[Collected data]
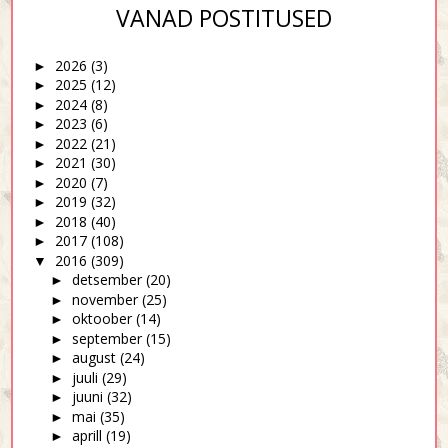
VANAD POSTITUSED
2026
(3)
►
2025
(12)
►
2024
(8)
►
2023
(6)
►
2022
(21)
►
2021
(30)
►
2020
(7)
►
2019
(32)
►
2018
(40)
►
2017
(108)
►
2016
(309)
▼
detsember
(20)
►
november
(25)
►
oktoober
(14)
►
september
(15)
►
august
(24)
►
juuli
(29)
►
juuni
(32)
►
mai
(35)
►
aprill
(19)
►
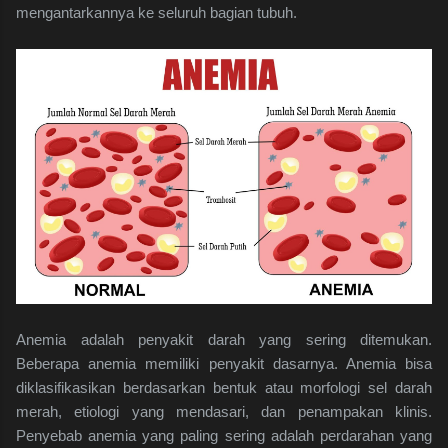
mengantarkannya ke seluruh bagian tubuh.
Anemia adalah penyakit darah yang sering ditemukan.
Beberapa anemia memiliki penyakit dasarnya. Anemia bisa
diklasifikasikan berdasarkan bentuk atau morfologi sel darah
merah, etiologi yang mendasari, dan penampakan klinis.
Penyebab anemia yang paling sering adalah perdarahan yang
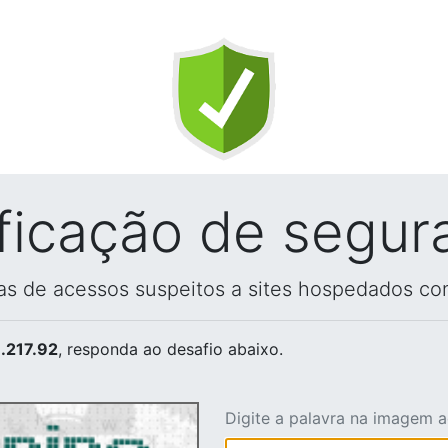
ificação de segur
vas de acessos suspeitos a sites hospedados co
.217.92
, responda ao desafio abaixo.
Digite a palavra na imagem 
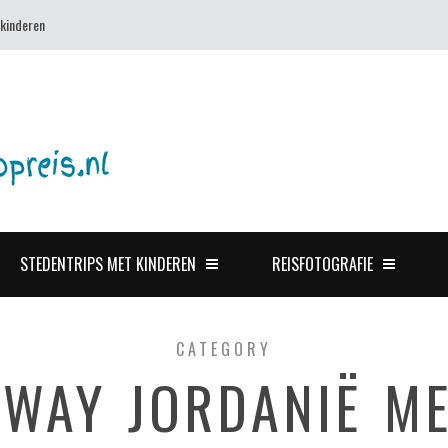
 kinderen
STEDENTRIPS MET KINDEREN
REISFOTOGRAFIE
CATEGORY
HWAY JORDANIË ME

* * *

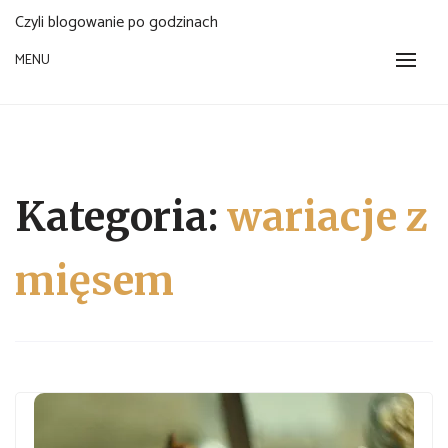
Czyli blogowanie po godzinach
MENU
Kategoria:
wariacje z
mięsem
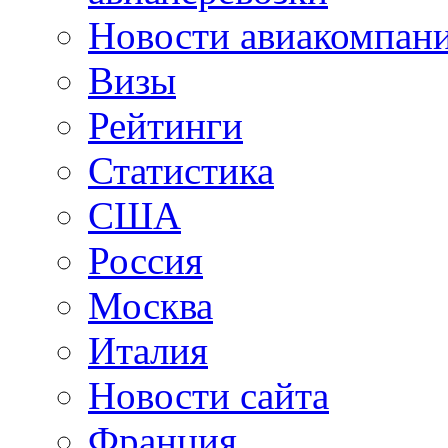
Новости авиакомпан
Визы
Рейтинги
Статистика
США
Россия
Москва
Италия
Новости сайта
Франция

◆ **Exercise prompt**: Lines above that include the string "sering" need to be copied.

◆ **Written response**:
Anemia adalah penyakit darah yang sering ditemukan.
Penyebab anemia yang paling sering adalah perdarahan yang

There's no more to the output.